20. En troisième lieu, aux termes de l'article 1-1 du décret du 17 janvier 1986 : " I. - Le dossier des agents mentionnés à l'article 1er doit comporter toutes les pièces intéressant leur situation administrative, enregistrées, numérotées et classées sans discontinuité. (...) ".

21. La circonstance, à la supposer établie, que le dossier administratif de M. D... aurait été reconstitué à la suite de sa demande de communication et ne comporterait pas des pièces numérotées et classées sans discontinuité, est sans incidence sur la légalité de la décision de licenciement dès lors qu'il est ci-dessus établi que la communication intégrale de son dossier a été satisfaite et que les droits de la défense ont été respectés.

22. En quatrième lieu, la lettre du 4 mai 2015, convoquant M. D... à un entretien préalable au licenciement disciplinaire, précise que l'intéressé peut se faire assister ou représenter par un défenseur de son choix tout au long de la procédure, conformément à l'article 44 du décret du 17 janvier 1986 cité au point 18. Il s'ensuit que l'évêque de Metz a, dans les faits, respecté la procédure contradictoire prévue par ces dispositions. M. D... ne peut utilement se prévaloir des dispositions du code du travail, lesquelles, en raison de sa qualité d'agent de droit public, ne lui sont pas applicables. Par ailleurs, la circonstance que cette lettre du 4 mai 2015 est antérieure au rapport disciplinaire daté du 5 mai 2015 est sans incidence sur la légalité de la décision de licenciement du 12 juin 2015.
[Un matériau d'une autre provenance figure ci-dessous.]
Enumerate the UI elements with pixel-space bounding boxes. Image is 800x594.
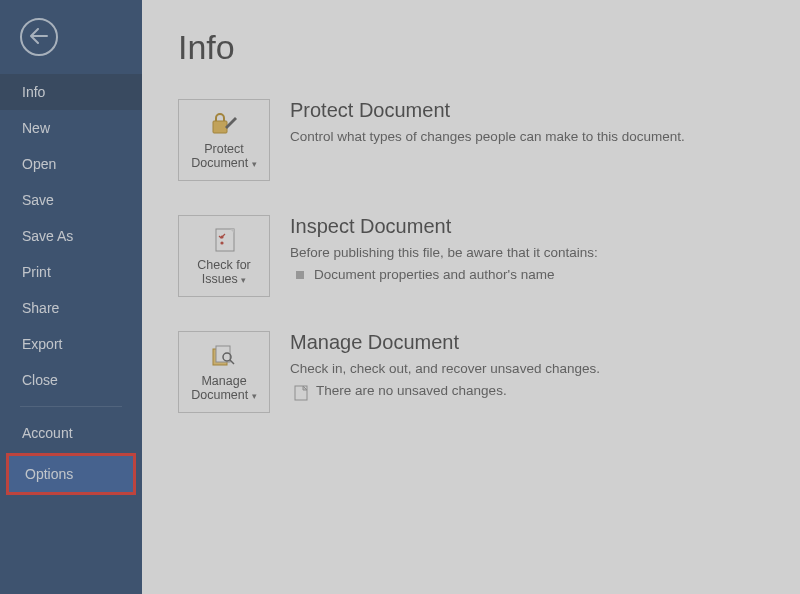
tile-label: Protect Document ▾ (181, 142, 267, 171)
arrow-left-icon (30, 28, 48, 47)
protect-document-button[interactable]: Protect Document ▾ (178, 99, 270, 181)
sidebar-item-info[interactable]: Info (0, 74, 142, 110)
section-manage-document: Manage Document ▾ Manage Document Check … (178, 331, 764, 413)
svg-rect-0 (213, 121, 227, 133)
chevron-down-icon: ▾ (249, 391, 257, 401)
sidebar-item-account[interactable]: Account (0, 415, 142, 451)
manage-note-text: There are no unsaved changes. (316, 383, 507, 398)
sidebar-item-label: Save As (22, 228, 73, 244)
lock-key-icon (209, 110, 239, 138)
section-title: Inspect Document (290, 215, 764, 238)
section-description: Control what types of changes people can… (290, 128, 764, 147)
square-bullet-icon (296, 271, 304, 279)
sidebar-item-label: Account (22, 425, 73, 441)
sidebar-item-label: Export (22, 336, 62, 352)
chevron-down-icon: ▾ (239, 275, 247, 285)
page-title: Info (178, 28, 764, 67)
section-title: Manage Document (290, 331, 764, 354)
check-for-issues-button[interactable]: Check for Issues ▾ (178, 215, 270, 297)
svg-rect-5 (216, 346, 230, 362)
section-description: Before publishing this file, be aware th… (290, 244, 764, 263)
tile-label: Check for Issues ▾ (181, 258, 267, 287)
section-description: Check in, check out, and recover unsaved… (290, 360, 764, 379)
sidebar-item-label: Share (22, 300, 59, 316)
manage-note-row: There are no unsaved changes. (290, 383, 764, 401)
sidebar-item-label: Open (22, 156, 56, 172)
document-icon (294, 385, 308, 401)
annotation-highlight: Options (6, 453, 136, 495)
sidebar-item-share[interactable]: Share (0, 290, 142, 326)
sidebar-item-save-as[interactable]: Save As (0, 218, 142, 254)
sidebar-item-open[interactable]: Open (0, 146, 142, 182)
manage-document-button[interactable]: Manage Document ▾ (178, 331, 270, 413)
tile-label: Manage Document ▾ (181, 374, 267, 403)
sidebar-item-close[interactable]: Close (0, 362, 142, 398)
inspect-bullet-text: Document properties and author's name (314, 267, 554, 282)
sidebar-divider (20, 406, 122, 407)
svg-point-3 (220, 241, 223, 244)
document-stack-magnify-icon (209, 342, 239, 370)
sidebar-item-label: New (22, 120, 50, 136)
section-inspect-document: Check for Issues ▾ Inspect Document Befo… (178, 215, 764, 297)
sidebar-item-save[interactable]: Save (0, 182, 142, 218)
sidebar-item-options[interactable]: Options (9, 456, 133, 492)
sidebar-item-label: Close (22, 372, 58, 388)
chevron-down-icon: ▾ (249, 159, 257, 169)
inspect-bullet-row: Document properties and author's name (290, 267, 764, 282)
sidebar-item-print[interactable]: Print (0, 254, 142, 290)
sidebar-item-label: Options (25, 466, 73, 482)
sidebar-item-label: Save (22, 192, 54, 208)
checklist-icon (209, 226, 239, 254)
backstage-main: Info Protect Document ▾ Protect Document… (142, 0, 800, 594)
sidebar-item-label: Info (22, 84, 45, 100)
backstage-sidebar: Info New Open Save Save As Print Share E… (0, 0, 142, 594)
sidebar-item-new[interactable]: New (0, 110, 142, 146)
sidebar-item-label: Print (22, 264, 51, 280)
svg-rect-1 (216, 229, 234, 251)
back-button[interactable] (20, 18, 58, 56)
sidebar-item-export[interactable]: Export (0, 326, 142, 362)
section-protect-document: Protect Document ▾ Protect Document Cont… (178, 99, 764, 181)
section-title: Protect Document (290, 99, 764, 122)
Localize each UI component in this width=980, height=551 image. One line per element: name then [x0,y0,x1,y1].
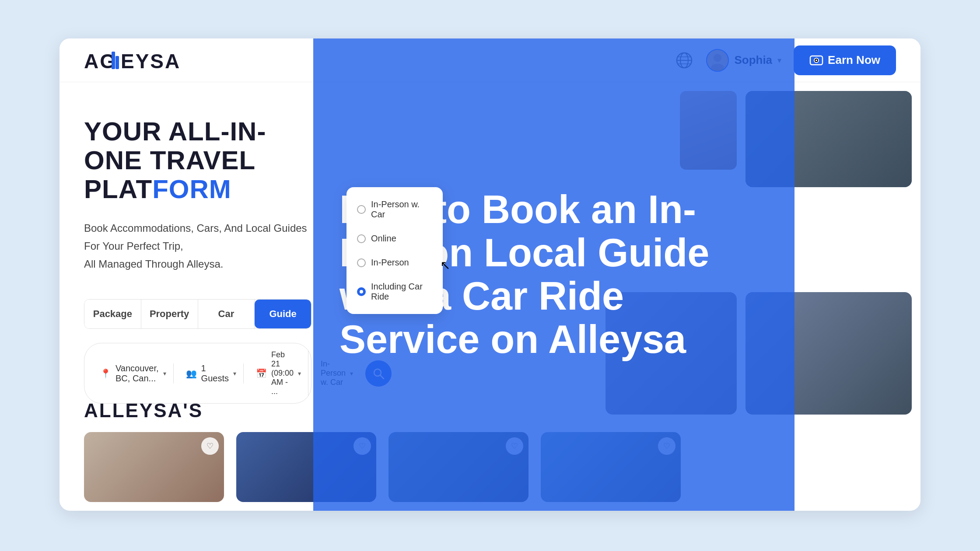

23. En cinquième lieu, il est constant que M. D... a effectivement bénéficié d'une procédure contradictoire préalablement à l'édiction de la décision contestée sous la forme d'un entretien qui a eu lieu le 28 mai 2015. Le requérant soutient néanmoins que la décision de le licencier a été prise avant même cet entretien dès lors qu'une remplaçante à son poste a été nommée dès le 25 mars 2015 et que les coordonnées de cette dernière ont été communiquées aux utilisateurs le 20 mai 2015. M. D... se prévaut à cet effet d'un courriel du 30 mars 2015 adressé par le vicaire général au personnel de la mense épiscopale caractérisant selon lui la nomination de sa remplaçante. Il ressort cependant des termes même de ce courrier qu'une collègue de M. D... a été désignée en tant que " référente des questions informatiques " en raison de l'absence pour maladie de M. D... jusqu'au 12 avril 2015. Cette date correspond au terme de l'arrêt pour congés de maladie transmis par l'intéressé à l'évêché. Il résulte de ces éléments que l'évêché a été contraint de pallier l'absence de M. D... afin d'assurer la continuité du service informatique et de communiquer ainsi les coordonnées de la personne pouvant assurer le dépannage des utilisateurs. Dans ces conditions, il n'est pas établi que la décision de licenciement aurait été prise avant l'entretien préalable. Par suite, le moyen tiré de l'irrégularité de la procédure au regard du principe général des droits de la défense ne peut qu'être écarté.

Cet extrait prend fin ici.